_WHAT YOU WILL DO:_ Determine how many lines in the material below contain the string "College", then state only that count.

*** DATASET ***

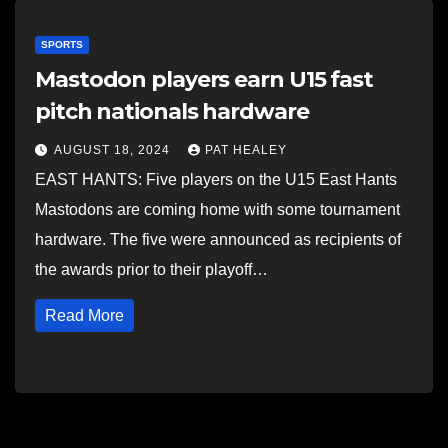
SPORTS
Mastodon players earn U15 fast
pitch nationals hardware
AUGUST 18, 2024
PAT HEALEY
EAST HANTS: Five players on the U15 East Hants
Mastodons are coming home with some tournament
hardware. The five were announced as recipients of
the awards prior to their playoff…
Read More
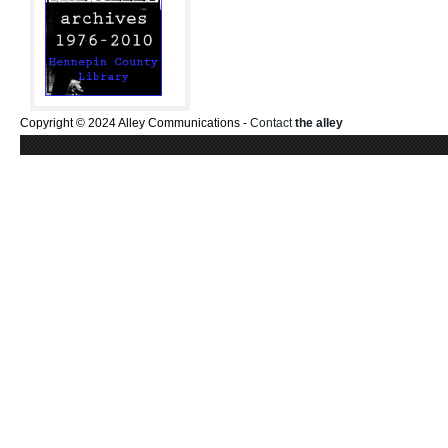
Copyright © 2024 Alley Communications -
Contact
the alley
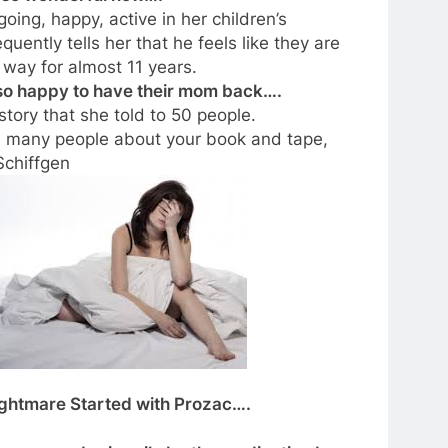
oing, happy, active in her children’s
ently tells her that he feels like they are
way for almost 11 years.
e so happy to have their mom back….
 story that she told to 50 people.
d many people about your book and tape,
Schiffgen
Nightmare Started with Prozac….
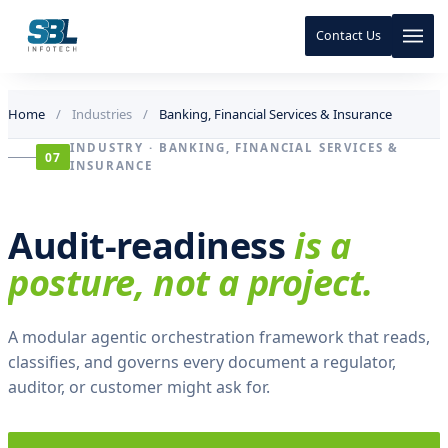
a
w
Contact Us
0
.
8
Skip to content
Skip to content
1
Home
/
Industries
/
Banking, Financial Services & Insurance
·
p
INDUSTRY · BANKING, FINANCIAL SERVICES &
07
o
INSURANCE
s
t
-
Audit-readiness
is a
r
e
posture, not a project.
v
i
e
w
A modular agentic orchestration framework that reads,
0
classifies, and governs every document a regulator,
.
auditor, or customer might ask for.
9
6
·
m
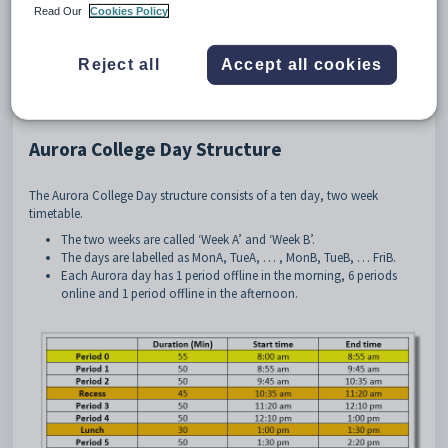
and remote students in Stage 4 and 5. It has grown to encompass a
Read Our
Cookies Policy
non-selective Stage 6 cohort.
The aim is to allow students to enjoy a depth of study that was not
Reject all
Accept all cookies
previously available to them.
Lessons are delivered online synchronously to students in their school,
by teachers in similar settings.
Aurora College Day Structure
The Aurora College Day structure consists of a ten day, two week
timetable.
The two weeks are called ‘Week A’ and ‘Week B’.
The days are labelled as MonA, TueA, … , MonB, TueB, … FriB.
Each Aurora day has 1 period offline in the morning, 6 periods
online and 1 period offline in the afternoon.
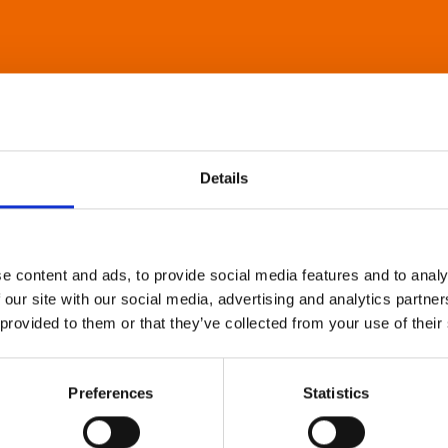
Details
e content and ads, to provide social media features and to analy
 our site with our social media, advertising and analytics partn
 provided to them or that they’ve collected from your use of their
Preferences
Statistics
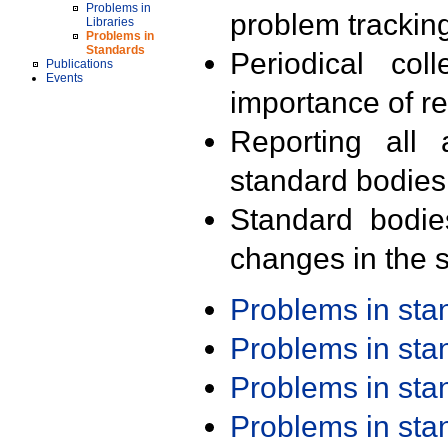
Problems in
problem trackin
Libraries
Problems in
Standards
Periodical col
Publications
Events
importance of r
Reporting all 
standard bodies
Standard bodie
changes in the s
Problems in st
Problems in st
Problems in st
Problems in st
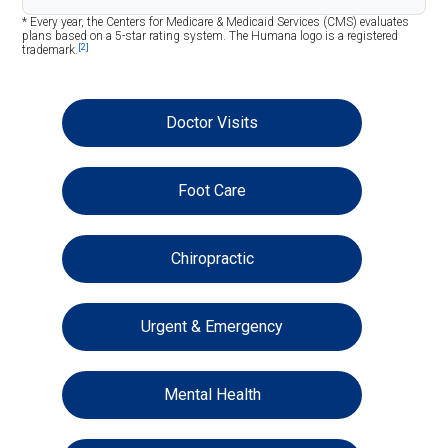
* Every year, the Centers for Medicare & Medicaid Services (CMS) evaluates
plans based on a 5-star rating system. The Humana logo is a registered
[2]
trademark.
Doctor Visits
Foot Care
Chiropractic
Urgent & Emergency
Mental Health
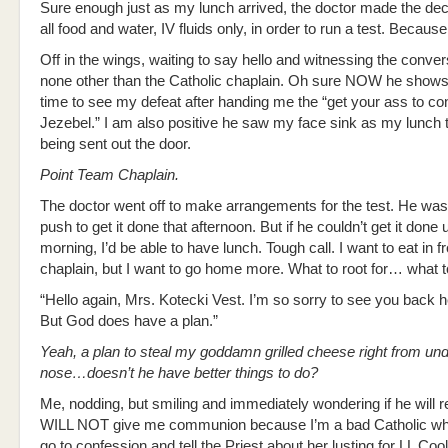
Sure enough just as my lunch arrived, the doctor made the deci
all food and water, IV fluids only, in order to run a test. Becau
Off in the wings, waiting to say hello and witnessing the conve
none other than the Catholic chaplain. Oh sure NOW he shows.
time to see my defeat after handing me the “get your ass to c
Jezebel.” I am also positive he saw my face sink as my lunch 
being sent out the door.
Point Team Chaplain.
The doctor went off to make arrangements for the test. He was
push to get it done that afternoon. But if he couldn’t get it done
morning, I’d be able to have lunch. Tough call. I want to eat in fr
chaplain, but I want to go home more. What to root for… what t
“Hello again, Mrs. Kotecki Vest. I’m so sorry to see you back h
But God does have a plan.”
Yeah, a plan to steal my goddamn grilled cheese right from un
nose…doesn’t he have better things to do?
Me, nodding, but smiling and immediately wondering if he will
WILL NOT give me communion because I’m a bad Catholic wh
go to confession and tell the Priest about her lusting for LL Coo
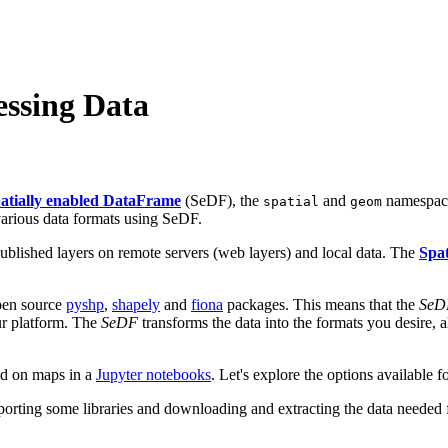
essing Data
atially enabled DataFrame
(SeDF), the
and
namespaces
spatial
geom
various data formats using SeDF.
published layers on remote servers (web layers) and local data. The
Spa
open source
pyshp
,
shapely
and
fiona
packages. This means that the
SeD
our platform. The
SeDF
transforms the data into the formats you desire, 
ed on maps in a
Jupyter notebooks
. Let's explore the options available 
mporting some libraries and downloading and extracting the data needed fo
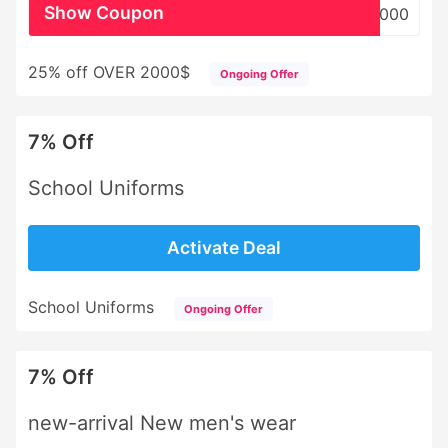
Show Coupon
WHSL2000
25% off OVER 2000$
Ongoing Offer
7% Off
School Uniforms
Activate Deal
School Uniforms
Ongoing Offer
7% Off
new-arrival New men's wear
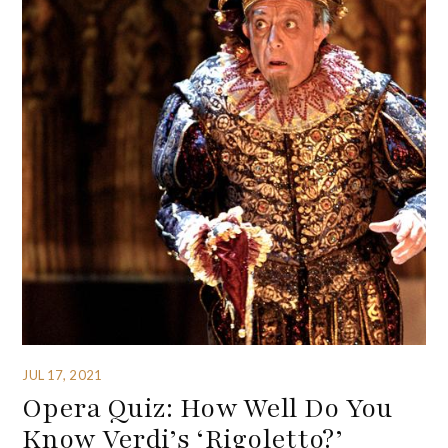
JUL 17, 2021
Opera Quiz: How Well Do You
Know Verdi’s ‘Rigoletto?’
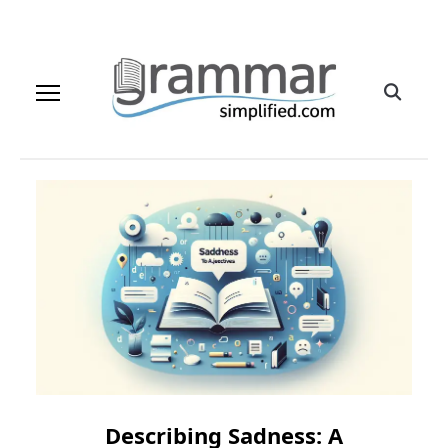
Describing Sadness: A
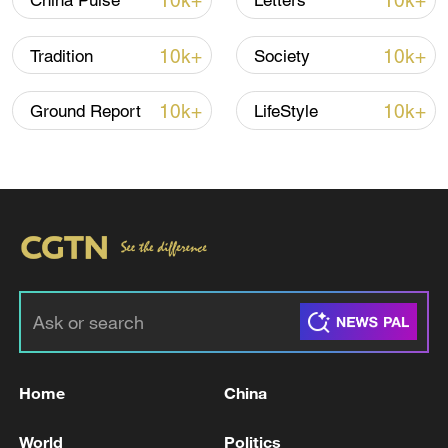
10k+
10k+
China Pulse
Letters
11:59, 06-Aug-2026
10k+
10k+
Tradition
Society
10k+
10k+
Ground Report
LifeStyle
Lebanon, Israel end 7th round of talks amid
renewed border escalation
02:36, 07-Aug-2026
Home
China
RELATED STORIES
World
Politics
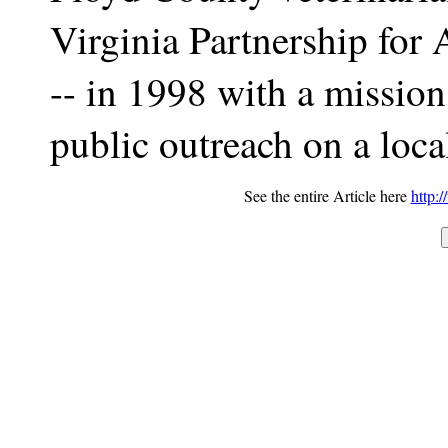
Virginia Partnership fo
-- in 1998 with a mission
public outreach on a local
See the entire Article here
http:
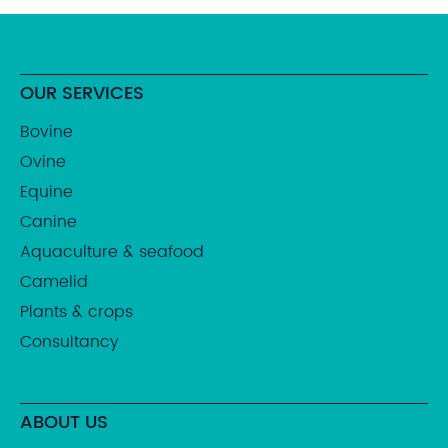
OUR SERVICES
Bovine
Ovine
Equine
Canine
Aquaculture & seafood
Camelid
Plants & crops
Consultancy
ABOUT US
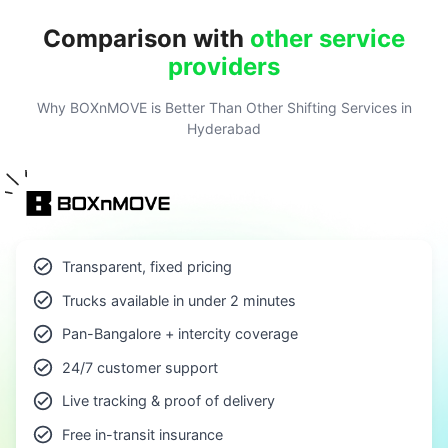
Comparison with
other service
providers
Why BOXnMOVE is Better Than Other Shifting Services in
Hyderabad
Transparent, fixed pricing
Trucks available in under 2 minutes
Pan-Bangalore + intercity coverage
24/7 customer support
Live tracking & proof of delivery
Free in-transit insurance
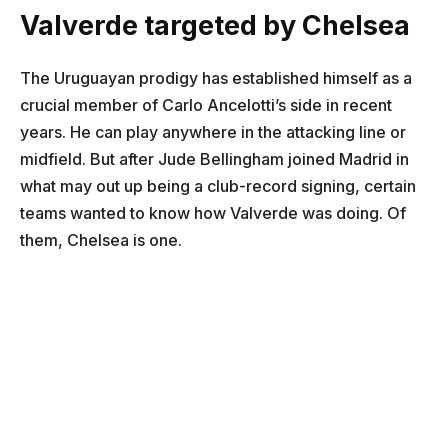
Valverde targeted by Chelsea
The Uruguayan prodigy has established himself as a
crucial member of Carlo Ancelotti’s side in recent
years. He can play anywhere in the attacking line or
midfield. But after Jude Bellingham joined Madrid in
what may out up being a club-record signing, certain
teams wanted to know how Valverde was doing. Of
them, Chelsea is one.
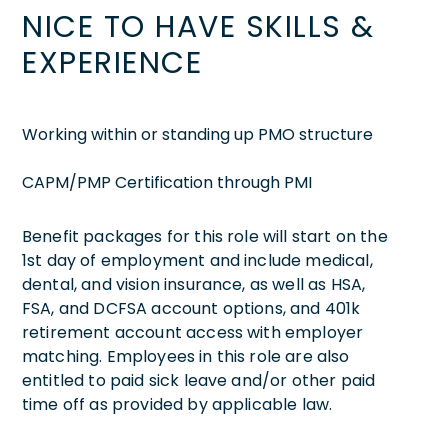
NICE TO HAVE SKILLS &
EXPERIENCE
Working within or standing up PMO structure
CAPM/PMP Certification through PMI
Benefit packages for this role will start on the
1st day of employment and include medical,
dental, and vision insurance, as well as HSA,
FSA, and DCFSA account options, and 401k
retirement account access with employer
matching. Employees in this role are also
entitled to paid sick leave and/or other paid
time off as provided by applicable law.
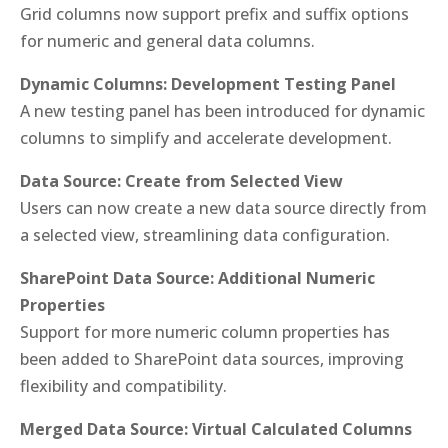
Grid columns now support prefix and suffix options
for numeric and general data columns.
Dynamic Columns: Development Testing Panel
A new testing panel has been introduced for dynamic
columns to simplify and accelerate development.
Data Source: Create from Selected View
Users can now create a new data source directly from
a selected view, streamlining data configuration.
SharePoint Data Source: Additional Numeric
Properties
Support for more numeric column properties has
been added to SharePoint data sources, improving
flexibility and compatibility.
Merged Data Source: Virtual Calculated Columns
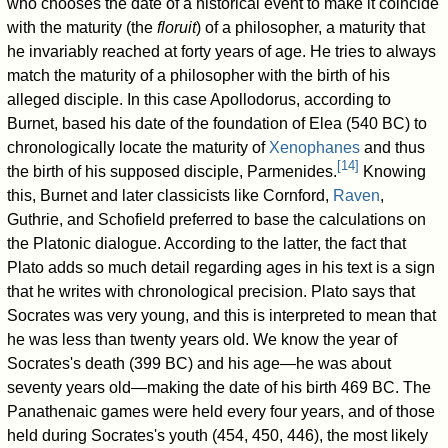
who chooses the date of a historical event to make it coincide
with the maturity (the
floruit
) of a philosopher, a maturity that
he invariably reached at forty years of age. He tries to always
match the maturity of a philosopher with the birth of his
alleged disciple. In this case Apollodorus, according to
Burnet, based his date of the foundation of Elea (540 BC) to
chronologically locate the maturity of
Xenophanes
and thus
[
14
]
the birth of his supposed disciple, Parmenides.
Knowing
this, Burnet and later classicists like Cornford,
Raven
,
Guthrie, and Schofield preferred to base the calculations on
the Platonic dialogue. According to the latter, the fact that
Plato adds so much detail regarding ages in his text is a sign
that he writes with chronological precision. Plato says that
Socrates was very young, and this is interpreted to mean that
he was less than twenty years old. We know the year of
Socrates's death (399 BC) and his age—he was about
seventy years old—making the date of his birth 469 BC. The
Panathenaic games were held every four years, and of those
held during Socrates's youth (454, 450, 446), the most likely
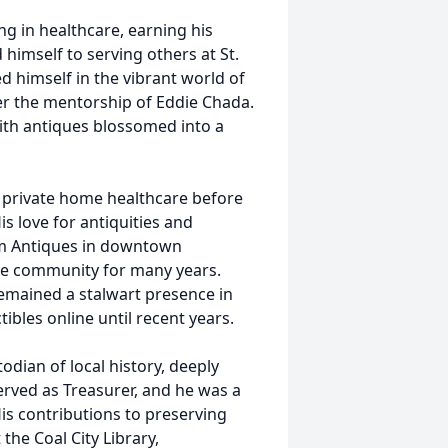
ng in healthcare, earning his
 himself to serving others at St.
d himself in the vibrant world of
r the mentorship of Eddie Chada.
with antiques blossomed into a
to private home healthcare before
is love for antiquities and
ium Antiques in downtown
he community for many years.
remained a stalwart presence in
tibles online until recent years.
dian of local history, deeply
rved as Treasurer, and he was a
His contributions to preserving
 the Coal City Library,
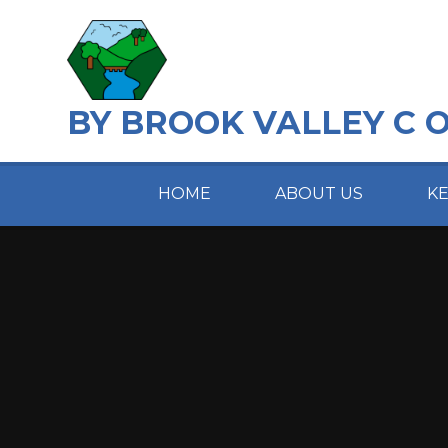
Skip to content ↓
BY BROOK VALLEY C 
HOME
ABOUT US
K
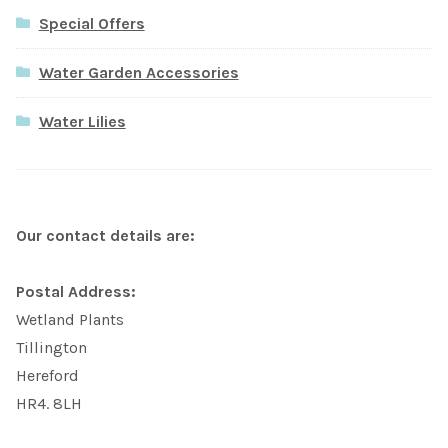
Special Offers
Water Garden Accessories
Water Lilies
Our contact details are:
Postal Address:
Wetland Plants
Tillington
Hereford
HR4. 8LH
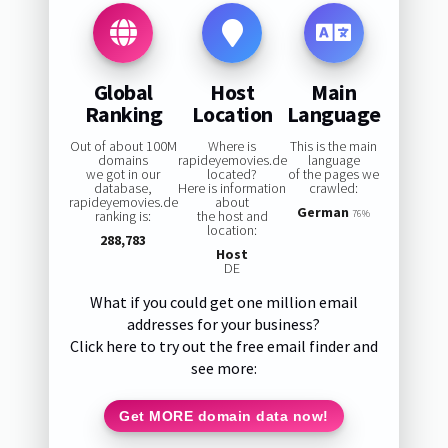
Global
Host
Main
Ranking
Location
Language
Out of about 100M
Where is
This is the main
domains
rapideyemovies.de
language
we got in our
located?
of the pages we
database,
Here is information
crawled:
rapideyemovies.de
about
German
ranking is:
the host and
76%
location:
288,783
Host
DE
What if you could get one million email
addresses for your business?
Click here to try out the free email finder and
see more:
Get MORE domain data now!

*** End of DATASET ***

_REPLY:_ 2